Despite the threat of the Ebola crisis growing exponentially in West Africa, Americans have little reason to fear the disease spreading to their homes, two experts told NBC’s Meet the Press on Sunday.
Laurie Garrett, senior fellow at the Council on Foreign Relations, told NBC’s Chuck Todd that many are vastly underestimating the potential spread of the Ebola virus in West Africa. "It's doubling every two weeks," Garrett said. "We're going to be looking at 100,000 cases by the time we sit down for Thanksgiving. We're going to be looking at 200,000, 300,000 cases by Christmas."
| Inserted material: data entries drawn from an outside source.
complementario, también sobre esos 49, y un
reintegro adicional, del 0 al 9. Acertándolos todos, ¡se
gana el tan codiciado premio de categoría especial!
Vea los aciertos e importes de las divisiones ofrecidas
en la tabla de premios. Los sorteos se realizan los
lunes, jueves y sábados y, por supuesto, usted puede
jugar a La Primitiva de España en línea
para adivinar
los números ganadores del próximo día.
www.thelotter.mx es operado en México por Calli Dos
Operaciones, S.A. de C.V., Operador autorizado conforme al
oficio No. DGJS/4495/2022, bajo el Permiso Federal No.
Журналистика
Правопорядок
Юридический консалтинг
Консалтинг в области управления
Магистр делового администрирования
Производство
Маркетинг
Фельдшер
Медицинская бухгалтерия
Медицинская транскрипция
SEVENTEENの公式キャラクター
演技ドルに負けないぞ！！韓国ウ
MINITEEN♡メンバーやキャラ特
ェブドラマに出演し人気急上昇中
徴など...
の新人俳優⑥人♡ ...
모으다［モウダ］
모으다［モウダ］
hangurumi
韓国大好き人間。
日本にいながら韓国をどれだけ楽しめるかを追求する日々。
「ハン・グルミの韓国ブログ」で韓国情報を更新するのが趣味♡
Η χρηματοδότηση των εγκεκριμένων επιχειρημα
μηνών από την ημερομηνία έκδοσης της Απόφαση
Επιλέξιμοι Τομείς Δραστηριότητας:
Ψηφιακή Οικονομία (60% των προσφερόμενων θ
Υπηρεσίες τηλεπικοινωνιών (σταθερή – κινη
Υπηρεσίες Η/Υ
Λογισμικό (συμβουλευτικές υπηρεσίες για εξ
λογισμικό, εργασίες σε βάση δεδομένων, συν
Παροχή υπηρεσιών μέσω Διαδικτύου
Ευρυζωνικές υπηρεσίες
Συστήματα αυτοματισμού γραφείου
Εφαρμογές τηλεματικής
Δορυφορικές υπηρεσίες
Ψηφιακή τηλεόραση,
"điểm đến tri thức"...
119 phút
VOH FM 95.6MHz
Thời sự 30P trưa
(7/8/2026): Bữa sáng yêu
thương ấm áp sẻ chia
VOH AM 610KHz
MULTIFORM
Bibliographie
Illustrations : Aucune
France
"We're looking at an exploding epidemic. And it's out of control because it's in the general population."
Garrett also detailed the difficulties workers face in treating the disease. "And when the virus, in particular, begins to wreak havoc with the central nervous system, people become deranged, they can become violent," Garrett explained. "So that's dangerous for the health worker. And the sorrow of it is very extreme."
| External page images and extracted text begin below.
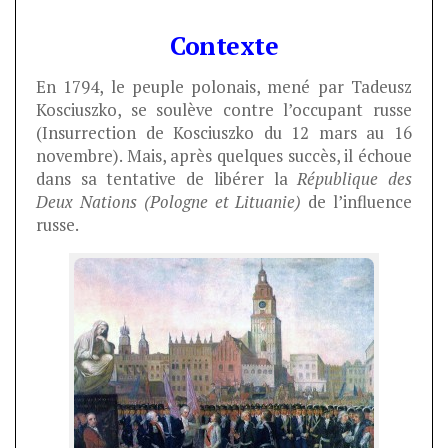
Contexte
En 1794, le peuple polonais, mené par Tadeusz
Kosciuszko, se soulève contre l’occupant russe
(Insurrection de Kosciuszko du 12 mars au 16
novembre). Mais, après quelques succès, il échoue
dans sa tentative de libérer la
République des
Deux Nations
(Pologne et Lituanie)
de l’influence
russe.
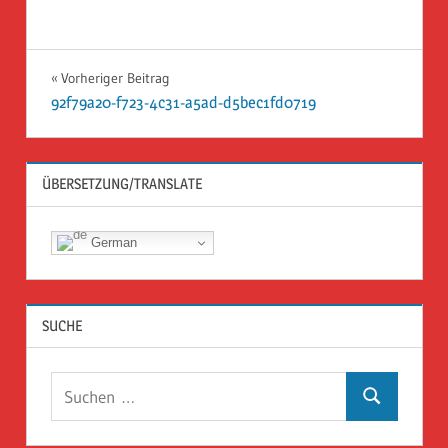
Beitragsnavigation
Vorheriger Beitrag
92f79a20-f723-4c31-a5ad-d5bec1fd0719
ÜBERSETZUNG/TRANSLATE
German
SUCHE
Suchen
Suchen
nach:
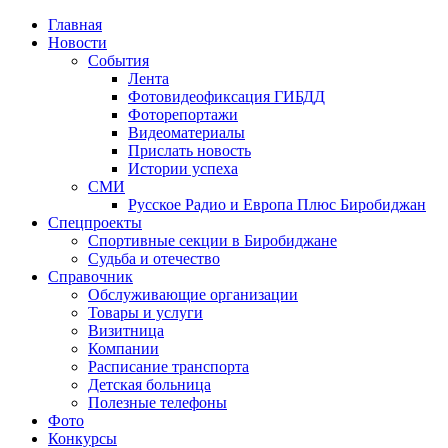
Главная
Новости
События
Лента
Фотовидеофиксация ГИБДД
1
Фоторепортажи
Видеоматериалы
Прислать новость
Истории успеха
СМИ
Русское Радио и Европа Плюс Биробиджан
Спецпроекты
Спортивные секции в Биробиджане
Судьба и отечество
Справочник
Обслуживающие организации
Товары и услуги
Визитница
Компании
Расписание транспорта
Детская больница
Полезные телефоны
Фото
Конкурсы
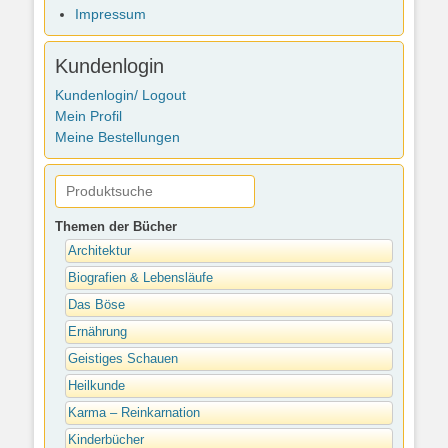
Impressum
Kundenlogin
Kundenlogin/ Logout
Mein Profil
Meine Bestellungen
Themen der Bücher
Architektur
Biografien & Lebensläufe
Das Böse
Ernährung
Geistiges Schauen
Heilkunde
Karma – Reinkarnation
Kinderbücher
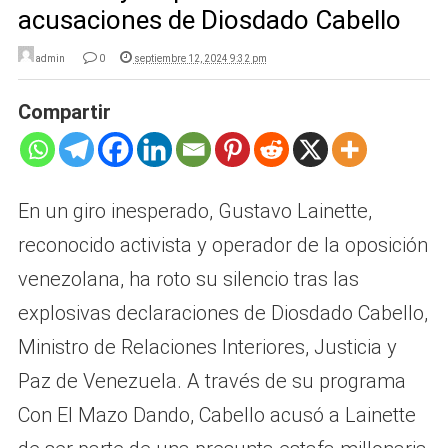
acusaciones de Diosdado Cabello
admin
0
septiembre 12, 2024 9:32 pm
Compartir
En un giro inesperado, Gustavo Lainette,
reconocido activista y operador de la oposición
venezolana, ha roto su silencio tras las
explosivas declaraciones de Diosdado Cabello,
Ministro de Relaciones Interiores, Justicia y
Paz de Venezuela. A través de su programa
Con El Mazo Dando, Cabello acusó a Lainette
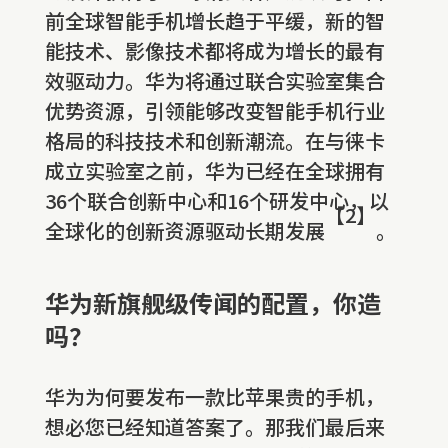
前全球智能手机增长趋于平缓，新的智
能技术、影像技术都将成为增长的最有
效驱动力。华为将通过联合实验室集合
优势资源，引领能够改变智能手机行业
格局的科技技术和创新潮流。在与徕卡
成立实验室之前，华为已经在全球拥有
36个联合创新中心和16个研发中心，以
【2】
全球化的创新资源驱动长期发展
。
华为新旗舰级传闻的配置，你造
吗？
华为为何要发布一款比苹果贵的手机，
想必您已经知道答案了。那我们最后来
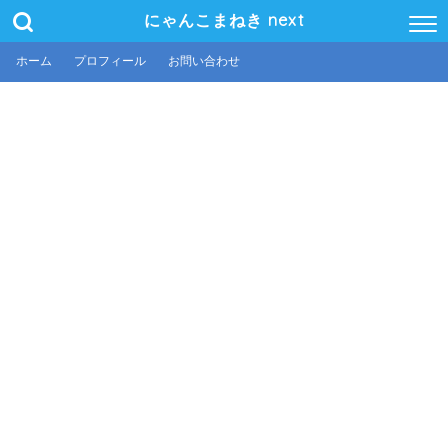
にゃんこまねき next
ホーム
プロフィール
お問い合わせ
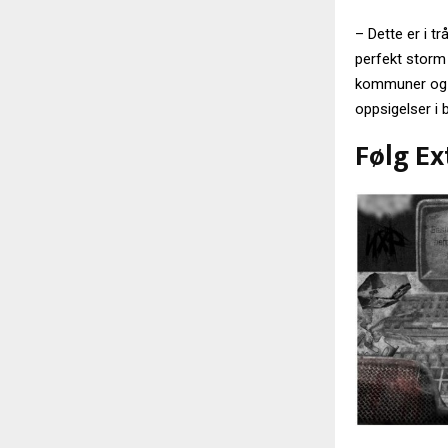
– Dette er i 
perfekt storm 
kommuner og fy
oppsigelser i
Følg Ex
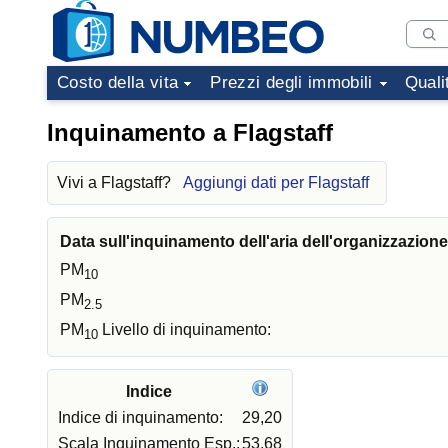
Costo della vita
Prezzi degli immobili
Quali
Inquinamento a Flagstaff
Vivi a Flagstaff?
Aggiungi dati per Flagstaff
Data sull'inquinamento dell'aria dell'organizzazion
PM
10
PM
2.5
PM
Livello di inquinamento:
10
Indice
Indice di inquinamento:
29,20
Scala Inquinamento Esp.:
53,68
"But Americans need to relax. We need to be realistic. Because the real problem is not one, two cases here in the United States. The real problem is that this epidemic is completely out of control in Africa."
Dr. Gabe Kelen, Chair of the Department of Emergency Medicine at Johns Hopkins University, agreed with Garrett’s assessment. "The American people do not need to worry that there’s going to be someone with Ebola deranged in their shopping mall going rank nuts," he said. “I mean you are so sick at that point, you are not going to be out in public.”
Kelen believes that hospitals like Johns Hopkins have been applying the lessons of the past to today’s problems. "We've been preparing for this going all the way back to the late '90s when bioterrorism was a big deal ... and so the kind of programs that you'd put in upfront to screen for patients, we have been drilling and have experienced already over the last decade," said Kelen. "And so all we did was modify to have it specific for Ebola, the kind of screening that goes in."